En termes de transport des produits, le backhauling, qui consiste à utiliser les camions au lieu de les laisser circuler à vide lors de leur trajet retour (de livraison), permet de réduire le nombre de kilomètres parcourus. Mais il nécessite une collaboration étroite entre industriels et distributeurs, afin de coordonner les flux. L’utilisation du rail devrait être étendue, or seule la coopération permettrait de partager les contraintes (délais de livraison potentiellement plus longs), les opportunités (disponibilité en cas de pénurie de transport routier) et les surcoûts éventuels.
Pour les offres « bas carbone », comme les produits à base de protéines végétales (alternatives à la viande et aux produits laitiers), ceux présentés en vrac, dans des recharges ou dans des emballages réemployables consignés, le point de vente est un formidable média. Pour sensibiliser les consommateurs à la réduction de l’empreinte environnementale, industriels et distributeurs peuvent rendre ces offres plus attrayantes et plus visibles. De même, un moindre recours aux offres promotionnelles par lots, qui génèrent des suremballages issus des énergies fossiles, réduirait les émissions de carbone.
Durant l’été 2023, la chaîne de supermarchés allemande Penny a testé une hausse de prix temporaire sur plusieurs produits alimentaires, en incluant les « vrais coûts environnementaux » liés à leur production (effets sur le sol, le climat, l’eau et la santé), afin de sensibiliser les consommateurs. Pour certains aliments, les prix étaient presque multipliés par deux, mais pour un aliment végétalien, le surcoût n’était que de 14 centimes. L’enseigne souhaitait poser les bases d’une discussion plus large sur l’alimentation : « Nous espérons une impulsion pour qu’on considère ce coût d’une façon ou d’une autre, même s’il n’est pas question de répercuter les coûts réels sur le consommateur, pour des raisons de justice sociale. »
Dans tous les cas, la décarbonation s’inscrit dans une stratégie globale de réduction de l’empreinte environnementale, qui inclut d’autres facteurs comme la préservation des ressources (eau, sols, biodiversité…). Lors de la phase d’expérimentation de la méthode PEF [6], la Commission européenne a conclu que l’empreinte carbone ne représente qu’un tiers de l’impact environnemental global d’un produit. Par conséquent, se focaliser sur l’empreinte carbone seule est loin d’être suffisant. En outre, il faut mesurer les réductions non seulement en intensité (par kg de produits vendus), mais aussi en volume absolu, afin de prendre en compte la croissance de la production.

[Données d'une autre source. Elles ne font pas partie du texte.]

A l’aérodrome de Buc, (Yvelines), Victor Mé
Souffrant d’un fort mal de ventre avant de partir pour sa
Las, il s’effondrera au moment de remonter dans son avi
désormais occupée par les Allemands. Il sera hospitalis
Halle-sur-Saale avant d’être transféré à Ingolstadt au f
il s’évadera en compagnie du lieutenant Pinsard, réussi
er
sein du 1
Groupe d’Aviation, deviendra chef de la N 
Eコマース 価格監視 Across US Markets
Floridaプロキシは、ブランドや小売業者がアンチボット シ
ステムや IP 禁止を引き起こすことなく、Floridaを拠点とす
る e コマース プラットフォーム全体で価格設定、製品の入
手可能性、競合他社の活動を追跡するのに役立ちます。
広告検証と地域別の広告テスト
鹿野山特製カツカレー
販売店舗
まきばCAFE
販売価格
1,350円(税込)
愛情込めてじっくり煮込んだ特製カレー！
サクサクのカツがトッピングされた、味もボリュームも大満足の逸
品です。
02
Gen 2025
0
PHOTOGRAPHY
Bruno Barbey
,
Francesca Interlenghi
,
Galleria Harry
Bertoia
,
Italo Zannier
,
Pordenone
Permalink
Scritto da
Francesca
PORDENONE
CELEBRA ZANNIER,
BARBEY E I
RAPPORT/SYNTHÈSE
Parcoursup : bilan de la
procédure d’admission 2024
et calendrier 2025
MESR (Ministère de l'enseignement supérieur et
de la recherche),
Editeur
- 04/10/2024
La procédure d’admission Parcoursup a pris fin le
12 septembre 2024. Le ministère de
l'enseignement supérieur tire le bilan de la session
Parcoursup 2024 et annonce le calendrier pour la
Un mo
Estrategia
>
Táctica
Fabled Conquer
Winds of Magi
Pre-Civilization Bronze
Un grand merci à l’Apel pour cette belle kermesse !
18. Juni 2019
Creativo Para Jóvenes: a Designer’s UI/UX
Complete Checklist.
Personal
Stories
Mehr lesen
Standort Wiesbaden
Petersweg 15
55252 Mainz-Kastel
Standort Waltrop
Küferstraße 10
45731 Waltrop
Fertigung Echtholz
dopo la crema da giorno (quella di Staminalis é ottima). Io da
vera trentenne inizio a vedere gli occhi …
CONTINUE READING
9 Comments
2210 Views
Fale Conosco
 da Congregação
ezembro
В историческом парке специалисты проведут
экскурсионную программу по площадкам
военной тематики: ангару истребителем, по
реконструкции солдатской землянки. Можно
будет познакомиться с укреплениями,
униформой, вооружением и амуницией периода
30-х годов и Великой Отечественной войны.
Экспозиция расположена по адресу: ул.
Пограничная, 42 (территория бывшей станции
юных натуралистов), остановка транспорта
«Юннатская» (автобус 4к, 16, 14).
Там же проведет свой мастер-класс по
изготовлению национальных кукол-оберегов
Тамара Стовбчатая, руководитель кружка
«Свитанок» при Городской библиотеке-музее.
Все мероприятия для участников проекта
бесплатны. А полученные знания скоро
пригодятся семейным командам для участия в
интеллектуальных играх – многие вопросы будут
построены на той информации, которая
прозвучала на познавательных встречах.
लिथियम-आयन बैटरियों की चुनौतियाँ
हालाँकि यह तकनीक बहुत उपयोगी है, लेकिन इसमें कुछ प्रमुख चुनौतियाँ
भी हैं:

Face au dilemme entre réduction des émissions de carbone et croissance économique mesurée en termes financiers (qui ne tiennent généralement pas compte des externalités), certains appellent à repenser les indicateurs de performance des entreprises, en y incorporant des critères environnementaux et sociaux. L’objectif est d’une légitimité devenue incontestable : s’appuyer sur des indicateurs qui prennent en compte l’ensemble des dimensions du développement durable, et plus la seule croissance économique.